IV: Adamantina
Tardé un rato en reconocer a quien me gritaba que despertara. Después de todo, a su Majestad la princesa Adamantina solo la había presenciado en la lejanía, sentada en gradas o carrozas de desfiles.
No supe cómo había llegado hasta mi cueva, ni por qué se había molestado en buscarme. Lo único que sé con certeza, es que me abrazó nada más abrí los ojos, lo que me dejó muy descolocado.
—¡Menos mal que estás bien! —exclamó, con un alivio que no supe interpretar.

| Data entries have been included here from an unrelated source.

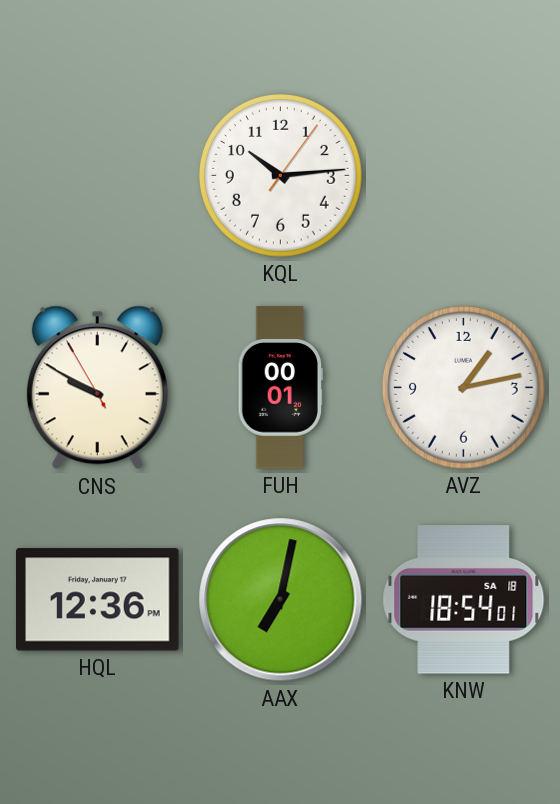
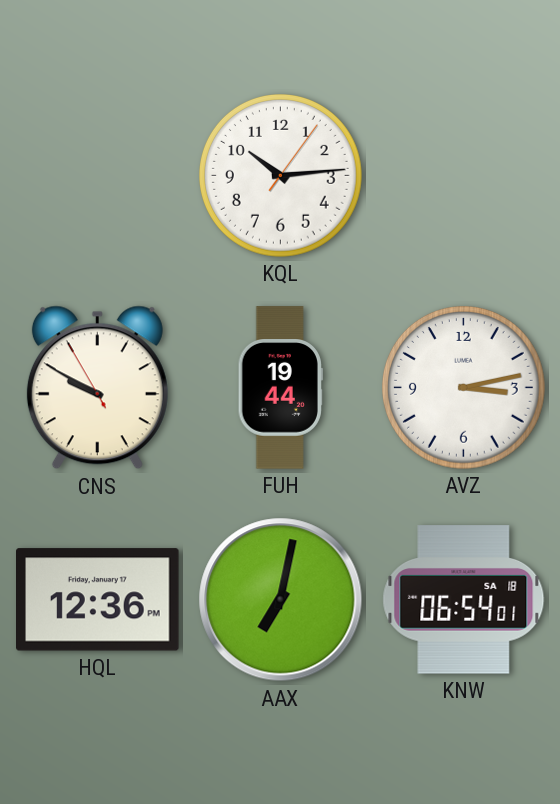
FUH: 00:01 -> 19:44
AVZ: 1:13 -> 3:13
KNW: 18:54 -> 06:54
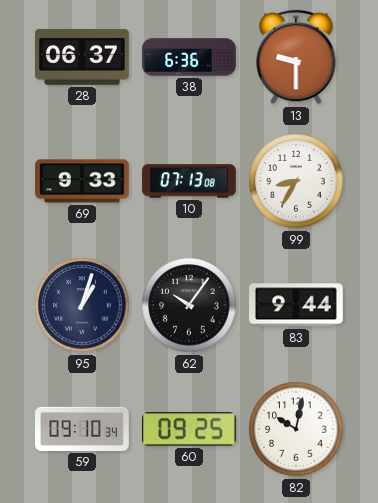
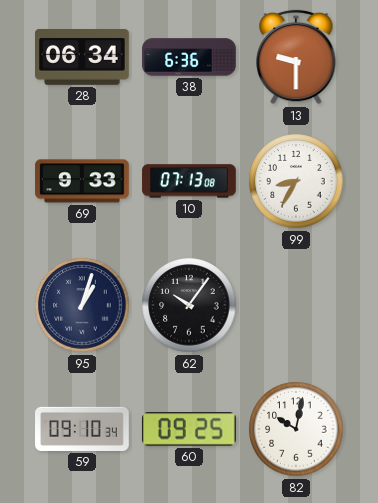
28: 06:37 -> 06:34
83: 9:44 -> none
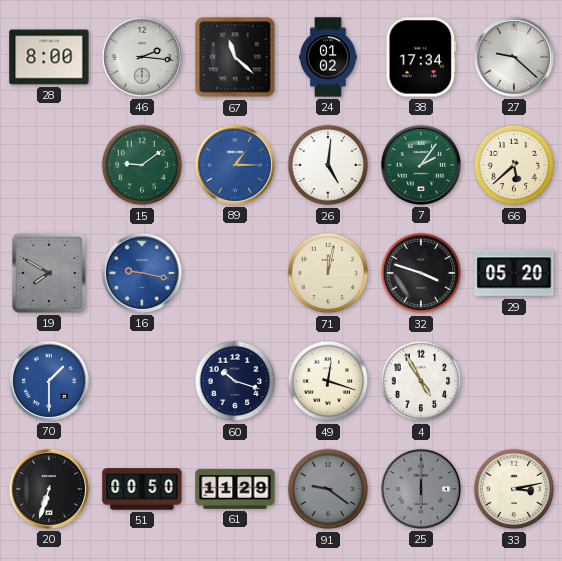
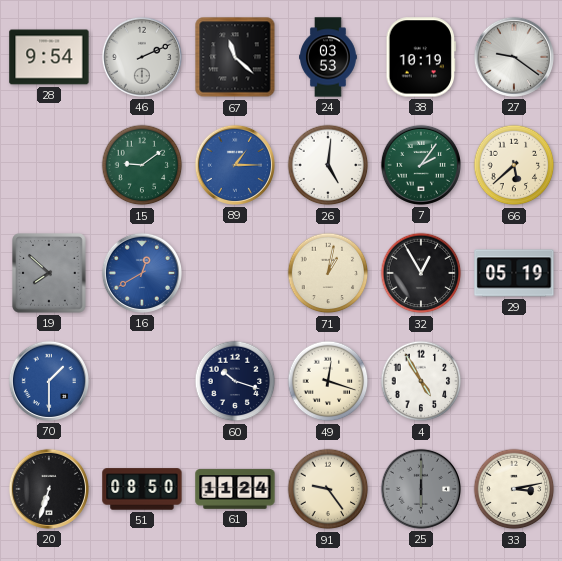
28: 8:00 -> 9:54
46: 2:16 -> 2:11
24: 01:02 -> 03:53
38: 17:34 -> 10:19
27: 9:22 -> 9:21
19: 7:50 -> 7:52
16: 9:17 -> 12:40
71: 12:02 -> 1:02
32: 3:48 -> 12:55
29: 05:20 -> 05:19
51: 00:50 -> 08:50
61: 11:29 -> 11:24
91: 9:21 -> 9:24
91 dial: grey -> cream
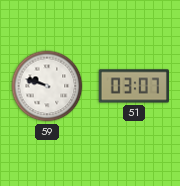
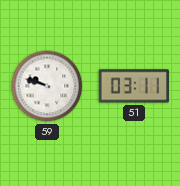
51: 03:07 -> 03:11
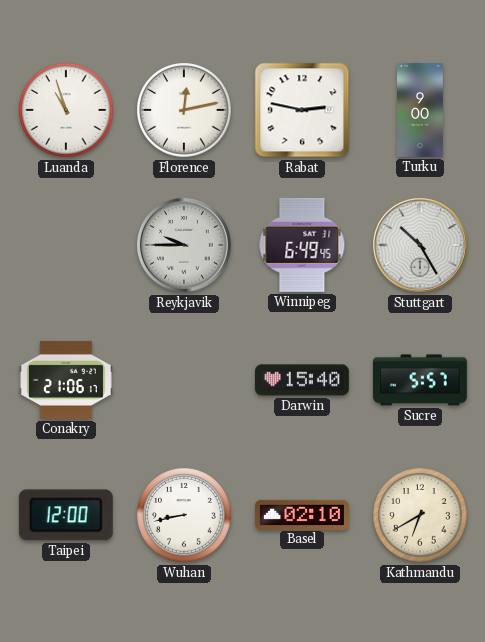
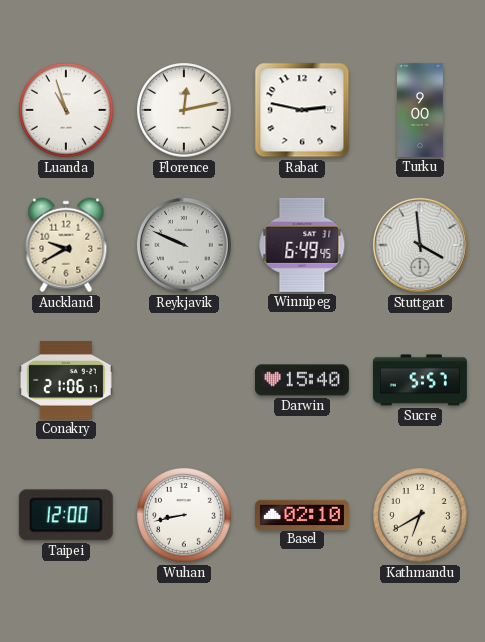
Auckland: none -> 9:40
Reykjavik: 9:45 -> 9:49
Stuttgart: 10:25 -> 3:59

—¿Cómo...? —Tosí; mi boca había empezado a pegarse ya por diminutos cristalitos—. ¿Cómo me ha encontrado, princesa?
—Dejas un rastro tras de ti, es fácil seguirlo —respondió, como si fuera lo más normal del mundo; no parecía haberse detenido a pensar en lo rara que resultaba la situación.
—¿Y por qué ha decidido usted seguirlo? —pregunté, sin poder creerme la realidad que vivía.
—¿Y por qué no? —contestó ella, simple pero cortante—. ¿Por qué iba a dejar que el mejor artista del reino se cristalizase aquí abajo?
Aquello sí que me dejó patidifuso. ¿Artista?
—¿Artista? —incluso la palabra, dicha en voz alta, parecía carecer de relación conmigo. ¿De dónde había sacado que yo tenía madera de artista? Habrá pasado una temporada en algún museo francés, puesto que había perdido la cabeza como Luis XVI y María Antonieta.
Ella dijo que le siguiera, en un tono tan elegante como contundente. Era una orden directa, estaba claro que no podía ignorarla ni aunque quisiera, así que arrastré mis pies túnel arriba, siempre tras la estela de su vestido.
Me sorprendí al entrar en la gruta de la pruebas de nuevo. Sin embargo, no pude martirizarme por mi fracaso tanto como me merecía, pues Adamantina me guiaba al balcón de la familia real. Trastabillé hasta ella.
—Mira —ordenó con una sonrisa.
Me asomé. Al principio no notaba nada; sin embargo, de tanto fijarme, pude distinguir nubes, montañas, árboles... un bello paisaje, plasmado por un trazo gris. Observé mis manos, el rastro que dejaba tras de mí y comprendí.
—Eso... ¿eso lo he hecho yo? —me temblaba la voz, las manos, las piernas... Parecía que me fuera a romper; no obstante, ahora tenía una razón por la que mantenerme entero.
—Te quiero en la cueva real mañana; siempre he pensado que necesita un mural —proclamó ella, confirmando mis sospechas. Se giró hacia sus aposentos; no obstante, antes de dejarme, se volvió, sonriente, y me guiñó el ojo—. Buenas noches, artista.
Esas palabras las guardé en el centro de mi ser, convirtiéndose en el motor de todo lo que fui después. Porque sí: fui mejor, y seguí siendo yo.